UC-2.4 — Ranking of Compounds Richness by Gene Count per Chemical Classes¶

Module: 2 – Exploratory Analysis: Ranking the Functional Potential of Samples and Compounds
Visualization type: Interactive bar chart (unique gene count per compound, by chemical class)
Primary inputs: BioRemPP results table with compoundclass, compoundname, and genesymbol columns
Primary outputs: Ranked list of compounds by number of unique genes, within a selected chemical class

Scientific Question and Rationale¶

Question: Within a specific chemical class, which compounds are associated with the greatest diversity of unique genes in the dataset, and what hypotheses might this pattern suggest about the involvement of varied enzymatic functions?
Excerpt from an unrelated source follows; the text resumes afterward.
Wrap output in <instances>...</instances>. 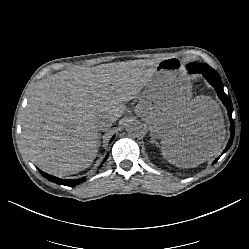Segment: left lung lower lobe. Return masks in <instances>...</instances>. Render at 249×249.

This use case ranks compounds according to the diversity of unique genes co-annotated with them, within a user-selected chemical class. The resulting bar chart highlights which compounds show the greatest gene diversity in their annotations for a selected category.

Data and Inputs¶

Primary data source: BioRemPP_Results.xlsx or BioRemPP_Results.csv
Key columns:
compoundclass – categorical label defining the chemical class (e.g., Aromatics, Aliphatics, Chlorinated)
compoundname – name of the chemical compound
genesymbol – gene symbol or identifier associated with the interaction
Accepted format: semicolon-delimited text table (.txt or .csv)
Entities of interest: compounds, grouped by chemical class, with counts of unique associated genes

Analytical Workflow¶

User Selection
The user selects a compoundclass from an interactive dropdown menu.
Dynamic Filtering
The primary results table (BioRemPP_Results.xlsx or BioRemPP_Results.csv) is filtered to retain only rows corresponding to the selected compoundclass. All further calculations are performed on this subset.
Aggregation The filtered data is grouped by each unique compoundname. Within each group, the number of distinct gene symbols is computed (e.g., using nunique() on the genesymbol column). This yields a per-compound count of unique genes co-annotated with that compound.
Sorting and Rendering
The aggregated results (compound vs. unique gene count) are sorted in descending order and rendered as a bar chart:
one axis lists Compounds within the selected class,
the other axis represents the count of unique genes associated with each compound, and
bar height/length is proportional to the unique gene count.

How to Read the Plot¶

Dropdown Menu
Use the dropdown to select the Chemical Class (compoundclass) of interest. The plot updates automatically to show only compounds belonging to that class.
Compound Axis
One axis (typically the X-axis) lists the individual Compounds within the selected class.
Gene Count Axis
The other axis (typically the Y-axis) represents the count of unique genes (genesymbol) associated with each compound.
Bar Height and Labels The height (or length) of each bar, along with optional numeric labels, indicates the total number of unique genes co-annotated with that compound. Taller bars correspond to compounds with a larger number of co-annotated genes in the dataset.

Representative Output¶

The image below illustrates a representative output generated by this use case using the example dataset.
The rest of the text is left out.